Head of SEND Ghana, Siapha Kamara in an interview with JoyNews on Friday explained that social protection policies have been abandoned for a long time due to the absence of Sarah Adwoa Safo.

He said the absence of a substantive Minister for Gender, Children and Social Protection is detrimental to the Ministry considering the current challenges facing the country in terms of social protection.

“For us, it has been long overdue. The social protection programmes over the last fifteen years or more have been left without a Minister at this very critical period when social protection programmes are experiencing slash in government support.
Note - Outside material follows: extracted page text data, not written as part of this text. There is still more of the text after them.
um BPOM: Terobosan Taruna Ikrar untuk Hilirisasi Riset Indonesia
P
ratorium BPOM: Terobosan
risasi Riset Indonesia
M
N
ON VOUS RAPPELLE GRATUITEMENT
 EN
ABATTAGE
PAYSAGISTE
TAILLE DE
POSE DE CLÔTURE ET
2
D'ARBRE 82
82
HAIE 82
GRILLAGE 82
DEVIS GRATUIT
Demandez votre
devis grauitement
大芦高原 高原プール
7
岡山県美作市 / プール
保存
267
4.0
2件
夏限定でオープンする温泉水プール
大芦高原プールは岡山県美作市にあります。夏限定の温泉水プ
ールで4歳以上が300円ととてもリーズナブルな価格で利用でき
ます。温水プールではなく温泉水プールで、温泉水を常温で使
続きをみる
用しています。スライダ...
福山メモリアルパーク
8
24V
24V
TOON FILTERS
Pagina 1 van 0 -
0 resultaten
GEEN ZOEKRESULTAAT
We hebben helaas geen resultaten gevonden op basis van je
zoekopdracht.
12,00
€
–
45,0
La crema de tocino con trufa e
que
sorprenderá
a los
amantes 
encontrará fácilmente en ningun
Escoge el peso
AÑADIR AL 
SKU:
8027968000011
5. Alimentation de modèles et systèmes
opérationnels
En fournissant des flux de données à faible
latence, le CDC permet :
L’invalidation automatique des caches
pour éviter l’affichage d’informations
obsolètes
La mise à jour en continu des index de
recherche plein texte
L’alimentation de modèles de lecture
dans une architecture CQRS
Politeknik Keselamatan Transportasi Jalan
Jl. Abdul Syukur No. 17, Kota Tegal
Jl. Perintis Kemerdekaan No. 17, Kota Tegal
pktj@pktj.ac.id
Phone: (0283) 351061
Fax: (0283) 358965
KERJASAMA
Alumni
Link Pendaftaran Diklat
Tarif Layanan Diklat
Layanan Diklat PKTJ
We think it has been long overdue.

“We hope that steps will be taken immediately to have a substantive Minister because social protection needs a powerful voice in cabinet, they need a powerful voice at all levels of society at this time and the Minister is the best person to do that in government,” he stated.

President Akufo-Addo on Thursday sacked Sarah Adwoa Safo as the Minister for Gender, Children and Social Protection with immediate effect. 

This was contained in a press statement issued by the Presidency under the signature of the Communications Director, Eugene Arhin. 

“In accordance with Article 81(a) of the Constitution, the President of the Republic, Nana Addo Dankwa Akufo-Addo has revoked the appointment of Hon. Sarah Adwoa Safo, Member of Parliament for Dome- Kwabenya, as Minister for Gender, Children and Social Protection, with immediate effect” a portion of the statement read.

SEND Ghana believes that the President’s action is long overdue particularly due to the long absence of Sarah Adwoa Safo.

According to Mr. Kamara, the government must prioritise issues about social protection and quickly appoint a substantive Minister to “connect with the network of Civil Society Organisations who are involved in the sector to share their views as to how we can ensure that social protection programmes are protected, they are invested in even during this hard time.”